Rita Santana nasceu em Ilhéus. É atriz, escritora e professora. Em 2004 ganha o Braskem de Cultura e Arte para autores inéditos com o livro de contos Tramela. Em 2006, Tratado das Veias (poesia) é publicado pelo selo Letras da Bahia. Publica Alforrias (poesia) em 2012, pela Editus. Em 2019 publica Cortesanias (poesia), pela Caramurê, e participa do Festival Internacional de Poesia de Buenos Aires.
As Comedoras de Batatas
Para Vincent Van Gogh
A colheita das batatas,
Casas perderam os telhados.
Eu agonizo por temer intervenções - olivas! -
Em todo o sonho tenso do meu País.
Negros morrem linchados nas esquinas do Brasil.

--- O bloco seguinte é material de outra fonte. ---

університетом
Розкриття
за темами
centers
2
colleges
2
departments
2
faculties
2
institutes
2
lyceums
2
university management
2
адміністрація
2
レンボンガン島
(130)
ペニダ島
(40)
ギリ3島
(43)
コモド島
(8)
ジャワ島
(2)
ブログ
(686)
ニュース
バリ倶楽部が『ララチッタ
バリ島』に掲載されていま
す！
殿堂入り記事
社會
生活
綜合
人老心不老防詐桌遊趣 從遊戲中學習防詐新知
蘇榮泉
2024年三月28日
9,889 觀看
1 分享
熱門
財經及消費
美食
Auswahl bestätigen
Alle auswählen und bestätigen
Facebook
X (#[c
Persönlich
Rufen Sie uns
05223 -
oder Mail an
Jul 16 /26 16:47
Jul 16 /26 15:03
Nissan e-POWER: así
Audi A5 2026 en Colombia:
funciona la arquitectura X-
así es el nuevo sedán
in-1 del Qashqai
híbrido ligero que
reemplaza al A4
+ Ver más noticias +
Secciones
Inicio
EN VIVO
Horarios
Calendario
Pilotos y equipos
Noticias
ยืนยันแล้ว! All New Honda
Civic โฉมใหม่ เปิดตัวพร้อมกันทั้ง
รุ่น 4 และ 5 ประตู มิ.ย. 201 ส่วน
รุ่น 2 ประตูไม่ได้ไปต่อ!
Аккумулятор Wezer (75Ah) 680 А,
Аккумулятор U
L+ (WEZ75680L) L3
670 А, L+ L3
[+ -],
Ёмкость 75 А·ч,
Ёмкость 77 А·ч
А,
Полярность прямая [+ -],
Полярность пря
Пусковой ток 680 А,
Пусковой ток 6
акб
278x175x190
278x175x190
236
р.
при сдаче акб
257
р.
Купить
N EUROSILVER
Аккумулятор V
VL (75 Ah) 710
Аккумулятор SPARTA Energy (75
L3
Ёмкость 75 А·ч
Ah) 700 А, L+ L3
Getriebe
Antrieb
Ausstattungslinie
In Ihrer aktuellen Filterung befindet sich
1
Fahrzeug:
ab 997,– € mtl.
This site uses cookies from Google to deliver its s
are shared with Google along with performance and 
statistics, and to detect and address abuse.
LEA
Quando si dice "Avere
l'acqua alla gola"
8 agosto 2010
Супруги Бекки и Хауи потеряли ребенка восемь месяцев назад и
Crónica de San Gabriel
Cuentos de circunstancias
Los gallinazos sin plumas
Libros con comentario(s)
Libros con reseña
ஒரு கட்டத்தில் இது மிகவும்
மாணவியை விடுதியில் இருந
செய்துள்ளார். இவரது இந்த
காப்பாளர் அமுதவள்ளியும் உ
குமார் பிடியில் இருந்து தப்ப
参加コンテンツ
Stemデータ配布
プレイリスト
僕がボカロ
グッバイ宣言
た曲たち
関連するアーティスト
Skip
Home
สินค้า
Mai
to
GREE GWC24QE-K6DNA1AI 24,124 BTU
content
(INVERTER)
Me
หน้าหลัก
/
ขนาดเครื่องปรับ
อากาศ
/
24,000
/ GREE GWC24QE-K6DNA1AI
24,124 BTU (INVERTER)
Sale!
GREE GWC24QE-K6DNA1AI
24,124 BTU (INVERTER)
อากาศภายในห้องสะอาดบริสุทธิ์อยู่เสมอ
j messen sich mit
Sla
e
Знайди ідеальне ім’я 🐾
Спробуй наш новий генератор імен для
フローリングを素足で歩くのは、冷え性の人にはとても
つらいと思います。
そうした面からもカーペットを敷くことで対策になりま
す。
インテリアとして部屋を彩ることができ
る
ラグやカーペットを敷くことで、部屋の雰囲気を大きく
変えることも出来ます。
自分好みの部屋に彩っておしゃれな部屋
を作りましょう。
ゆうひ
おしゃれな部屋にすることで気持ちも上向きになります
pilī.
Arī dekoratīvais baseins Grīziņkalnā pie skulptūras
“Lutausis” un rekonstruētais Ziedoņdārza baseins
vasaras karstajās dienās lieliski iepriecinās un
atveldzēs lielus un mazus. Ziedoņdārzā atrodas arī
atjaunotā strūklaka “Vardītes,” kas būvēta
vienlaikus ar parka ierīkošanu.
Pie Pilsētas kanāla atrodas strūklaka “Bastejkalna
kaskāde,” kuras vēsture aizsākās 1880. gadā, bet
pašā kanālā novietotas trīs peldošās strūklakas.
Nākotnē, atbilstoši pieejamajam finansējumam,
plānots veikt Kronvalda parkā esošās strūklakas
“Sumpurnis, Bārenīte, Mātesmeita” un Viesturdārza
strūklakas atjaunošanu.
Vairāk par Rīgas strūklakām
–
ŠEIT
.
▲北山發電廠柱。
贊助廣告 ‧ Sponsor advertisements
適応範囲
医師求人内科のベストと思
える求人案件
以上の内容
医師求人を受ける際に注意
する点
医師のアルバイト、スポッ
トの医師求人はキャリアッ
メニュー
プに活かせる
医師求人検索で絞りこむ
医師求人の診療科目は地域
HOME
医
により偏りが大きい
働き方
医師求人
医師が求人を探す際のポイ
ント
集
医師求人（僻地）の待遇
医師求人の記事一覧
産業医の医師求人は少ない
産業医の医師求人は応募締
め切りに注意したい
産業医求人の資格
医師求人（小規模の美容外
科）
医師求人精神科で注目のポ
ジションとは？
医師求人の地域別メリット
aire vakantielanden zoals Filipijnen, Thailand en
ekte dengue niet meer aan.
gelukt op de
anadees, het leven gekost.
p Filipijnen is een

A Pororoca morreu - de banzo!
Um tufão - de saudades - atinge a China.
E desacata a harmonia dos pardais,
Abrasa o amarelo encardido dos canários,
Provoca desalinho no voo das andorinhas,
Torna-me uma pietà preta a chorar
Seus filhos mortos!
Em dias de chuva, desmaio.
Enquanto tu te esquivas de mim
E eliminas as marcas dos meus avanços
Sobre o solo fértil da Pátria!
Adivinhas o abandono do porvir:
Deixo-te! Amaldiçoo-te!
Deixo contigo a abnegada e a de mutismos.
Deixo a amorosa e parto!
Cozinho batatas! Sirvo-as sôfregas àqueles
Que dividem o pão comigo!
Como batatas com meus companheiros,
Como batatas com meus camaradas
Como batatas com outras escribas:
- aquelas que também plantam.
Há outras, mas estão - alhures- do outro lado do front!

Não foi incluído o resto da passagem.